Nurturing lived experience leadership

There’s a growing interest in embedding lived experience leadership in the refugee and migration sector. Refugee Education UK (REUK), for example, supports young refugees and asylum-seekers at every stage of their educational journey to build skills and confidence. Like Shpresa, they have developed their own tailored leadership programme.

A participant in the REUK programme who spoke at the event, Joana, said that the programme not only made her feel more secure, after having gone through the difficult asylum system, but it also inspired her to support others going through similar experiences. She spoke about the uncertainty of waiting for her asylum decision and learning she could not access higher education, which greatly impacted her self-confidence, making her feel secluded and trapped by her migration status.
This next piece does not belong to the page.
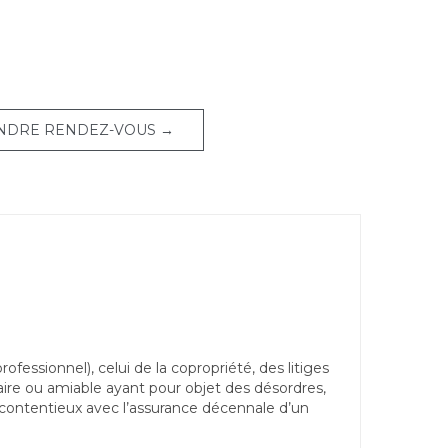
NDRE RENDEZ-VOUS →
ssionnel), celui de la copropriété, des litiges
aire ou amiable ayant pour objet des désordres,
s contentieux avec l’assurance décennale d’un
Participating in the REUK leadership programme taught her that “leaders are only as good as the positive impact they make on others around them” and it served as a way to find strength.
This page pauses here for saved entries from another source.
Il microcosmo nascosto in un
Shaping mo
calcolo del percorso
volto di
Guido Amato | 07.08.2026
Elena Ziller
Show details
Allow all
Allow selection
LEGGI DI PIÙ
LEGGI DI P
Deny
Moses Seitler, who coordinates the young leaders’ programme, described REUK’s “co-produced, co-delivered” programme as being designed to help young people understand their own values and experiences and then instrumentalise them as and how they see fit.
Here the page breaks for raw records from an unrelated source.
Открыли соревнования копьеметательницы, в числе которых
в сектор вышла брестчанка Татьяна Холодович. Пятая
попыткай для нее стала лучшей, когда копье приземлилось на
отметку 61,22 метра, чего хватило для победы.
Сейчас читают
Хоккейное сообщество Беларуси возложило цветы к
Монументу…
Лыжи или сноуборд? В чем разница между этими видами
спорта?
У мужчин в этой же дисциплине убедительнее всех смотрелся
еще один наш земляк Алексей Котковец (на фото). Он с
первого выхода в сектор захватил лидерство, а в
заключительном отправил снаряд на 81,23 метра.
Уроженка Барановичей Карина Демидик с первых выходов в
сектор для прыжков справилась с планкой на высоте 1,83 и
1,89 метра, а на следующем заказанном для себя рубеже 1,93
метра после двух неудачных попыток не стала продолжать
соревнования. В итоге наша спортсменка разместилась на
A key factor, added Moses, is to actively acknowledge the structural barriers faced by people with lived experience; to examine the “relationship between a person’s leadership journey and their other journey through the asylum system” and how this means “having to navigate the political, legal and wellbeing consequences of that.”

Moses described how REUK is conscious of the “trampoline effect” of facilitating young people’s leadership journeys and the incredibly diverse places this leads. Once the course has concluded, REUK has to know when to step back and allow the participants to continue their journeys independently, while also providing for continued opportunities for involvement if the individual feels that could be beneficial. Following the leadership programme and getting into university, Joana is a member of REUK’s Youth Advisory Board and a trustee of a charity, using her experience as an asylum-seeker in higher education to help others like her.

With a similar focus on dedicating time and effort to recognising what each individual has to offer as a leader, we also heard from Farkhonda Kabiri from Scottish Refugee Council.

Farkhonda is working with newcomers in Scotland and in particular a group of Afghan women on strengthening their community participation. Farkhonda emphasised enabling people to recognise their strengths, with the conviction that in this hostile political landscape “trying to change others drains your energy” and so focusing on individual strengths is key.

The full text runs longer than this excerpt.